A decent second choice: Fresh or dried lime peel
The zest of the lime is the very outer part of the peel—the part with the color. Lime peel is the entire outer part of the fruit, including the white inner portion called the pith. Whole peel can be dried for long-term storage without losing all of its flavor, though it will lose some of it. It can be a good substitute for the zest in dishes where the zest would be used mainly for flavoring, as opposed to being used for texture and color. It is not a good substitute in dishes where it will be consumed since it can be bitter and fibrous. For example, you would not use lime peel in a salad or for a dry rub; however, you could use it in a sauce or in a braised dish. In the sauce or braised dish, you would remove it before serving the dish and after it releases its flavorful essential oils.
Use the peel of one lime to replace the zest of one lime.
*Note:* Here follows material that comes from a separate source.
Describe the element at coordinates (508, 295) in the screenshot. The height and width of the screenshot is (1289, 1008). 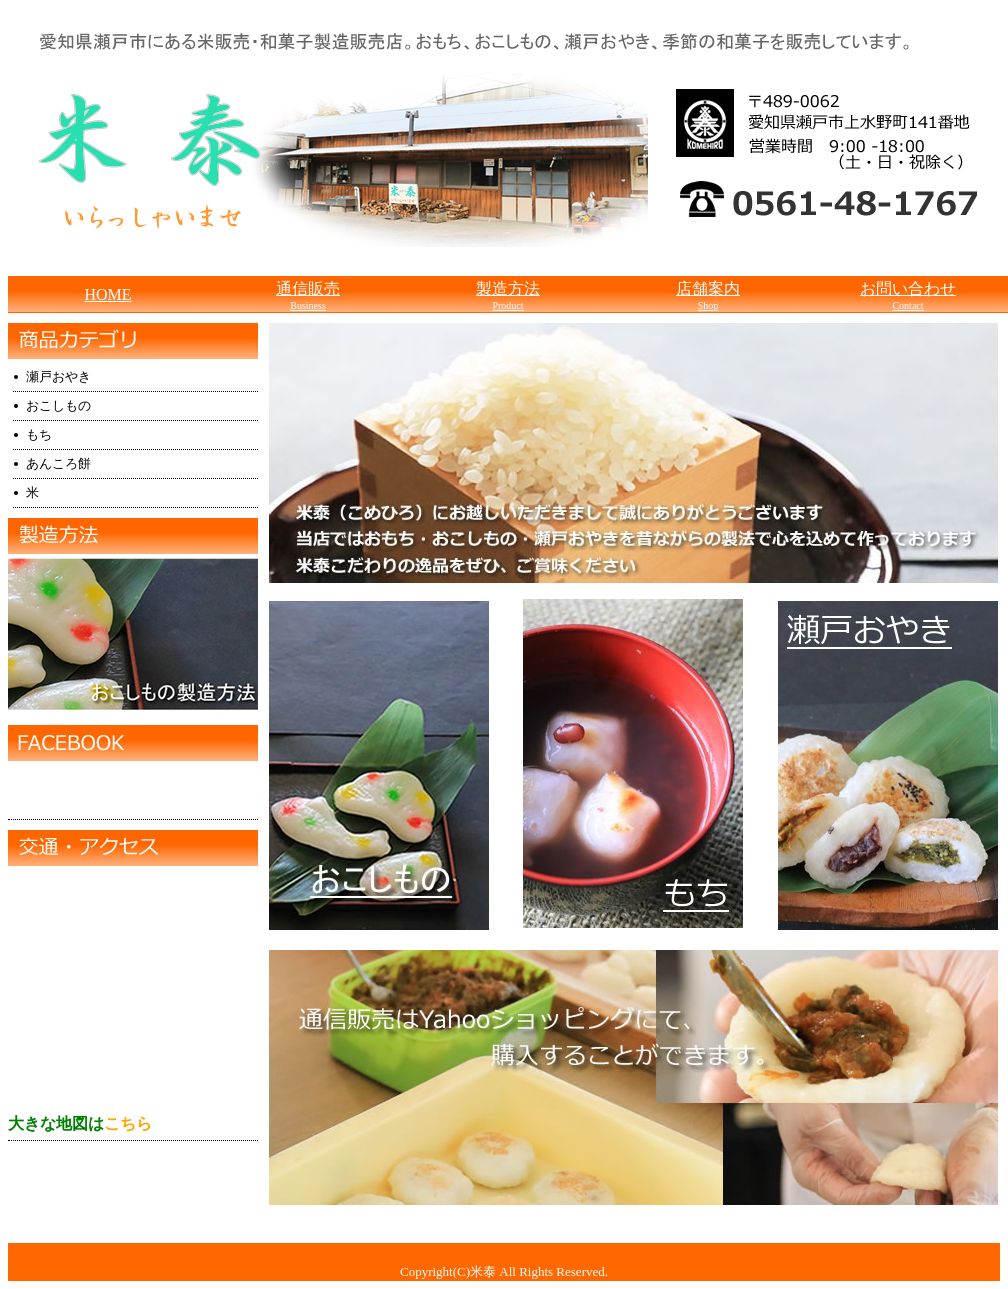 I see `製造方法` at that location.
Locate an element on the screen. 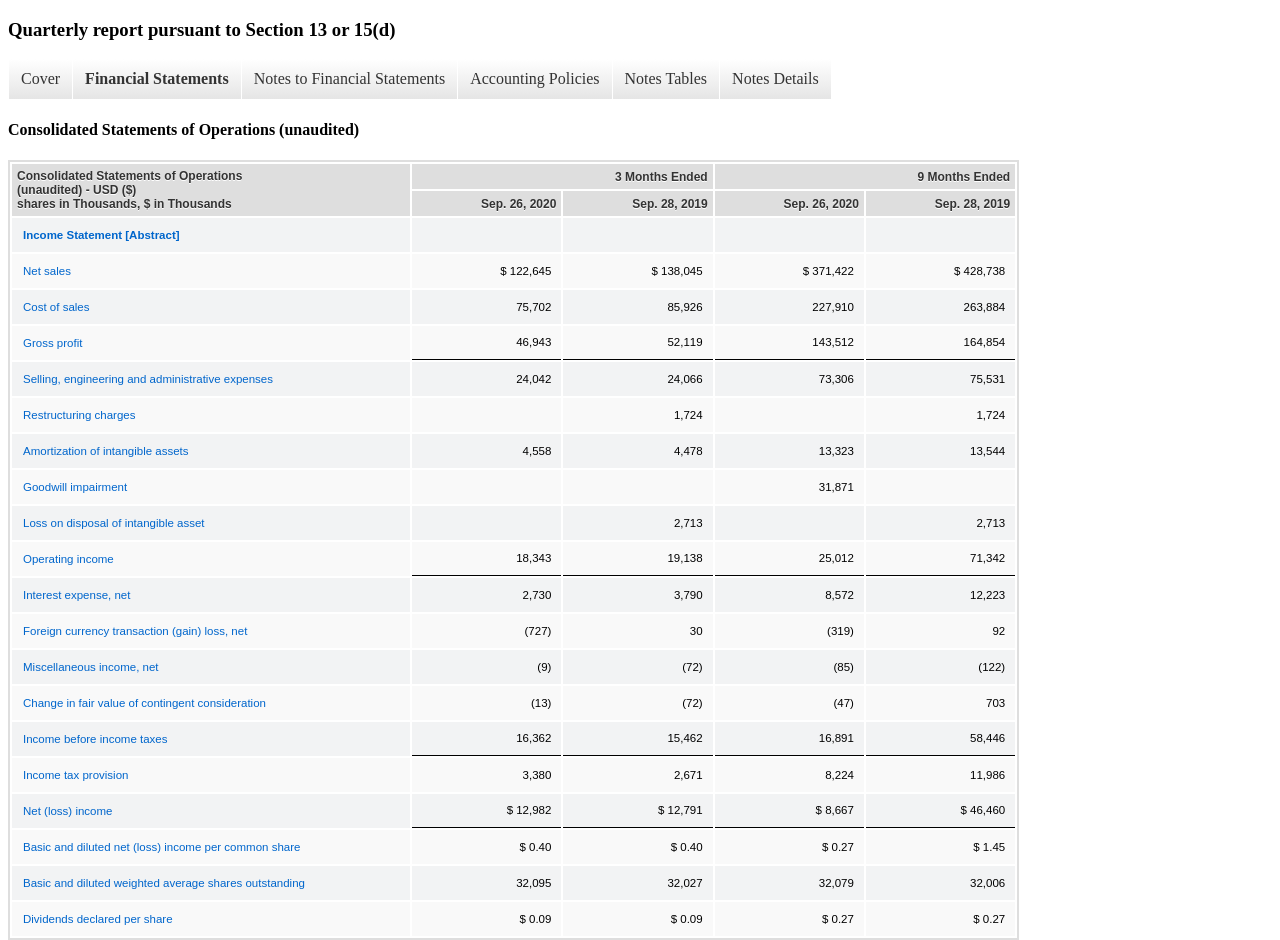 This screenshot has width=1280, height=940. Change in fair value of contingent consideration is located at coordinates (144, 703).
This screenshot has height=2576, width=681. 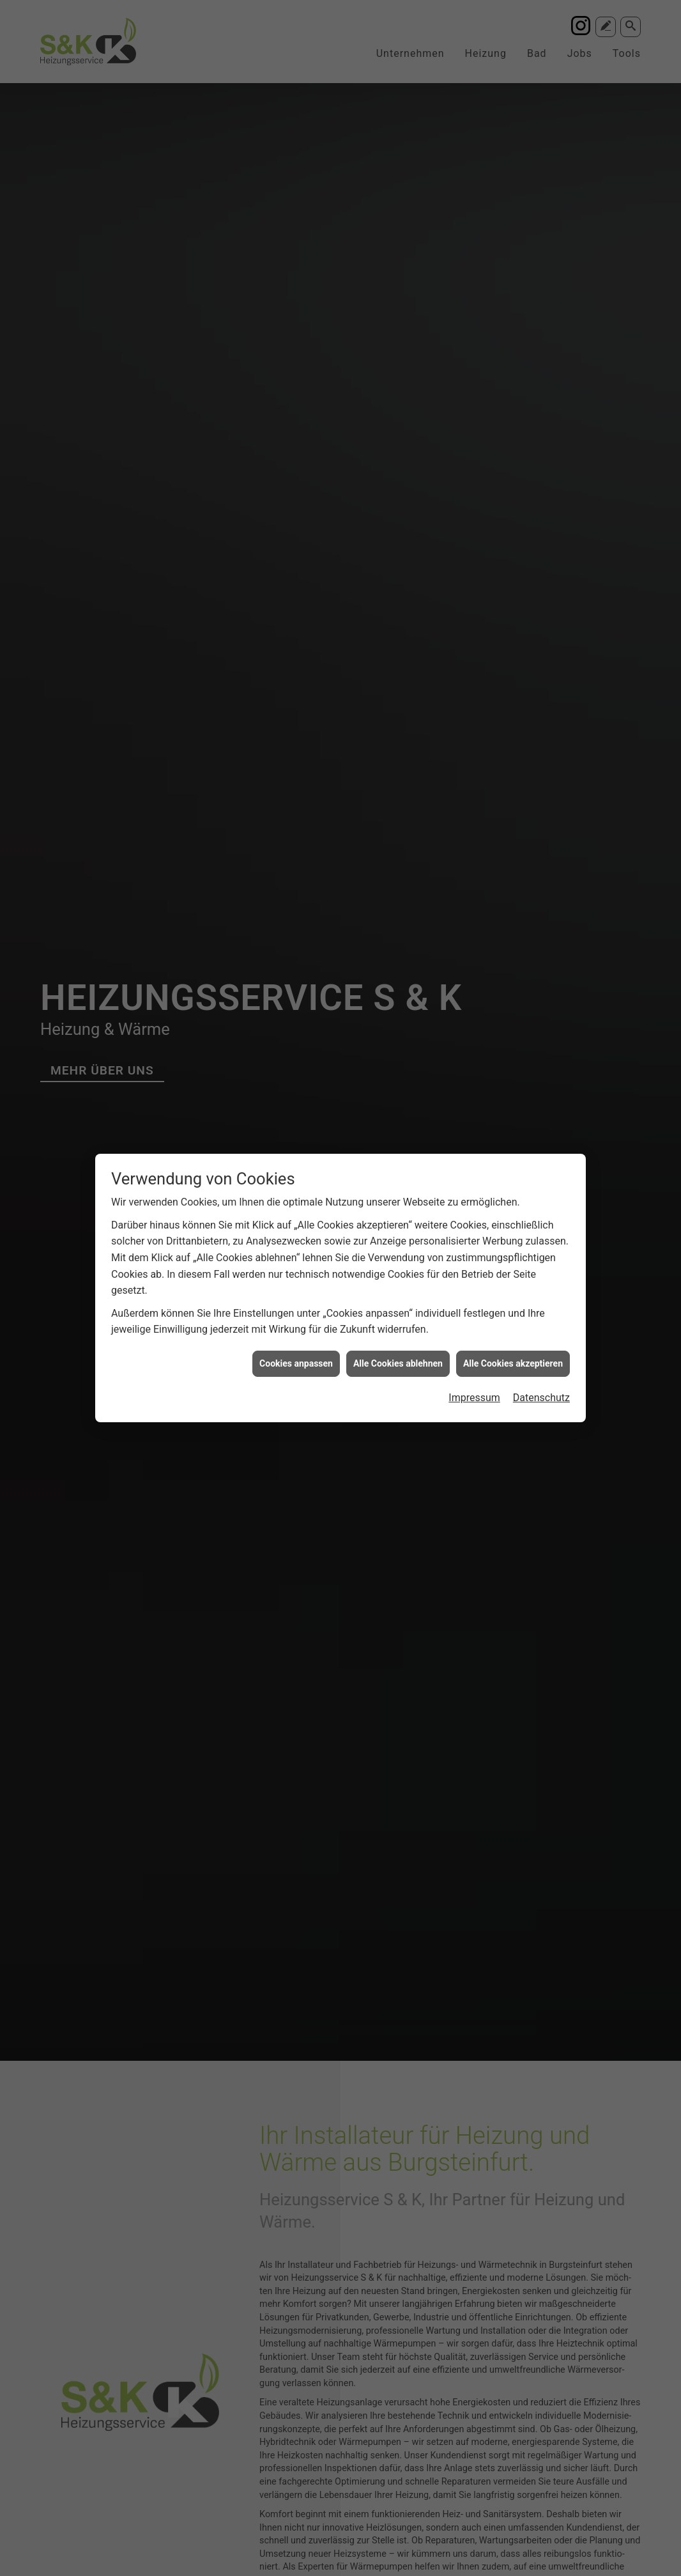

Use twice the amount if you are working with the dried peel.
In a pinch: Lime extract
Lime extract captures the pungent flavor of the fruit zest in liquid form. It is typically made from the essential oil in the zest. Not only do lime and other citrus extracts tend to be very strong, they also have a much longer shelf life than limes or lime zest.
In place of one teaspoon of lime zest, use a 1/2 teaspoon of liquid extract. Note that the fact that lime extracts can be very strong can result in them overpowering dishes quite easily.
Lime juice is another good option as it will provide much of the lime flavor along with fruitiness and acidity. It is important to keep in mind that the juice contains substantially less flavor than the zest, which means that you will need to use more of it than you would use of the zest. Keep in mind that in addition to providing the flavor of lime, lime juice can make your dish considerably more acidic.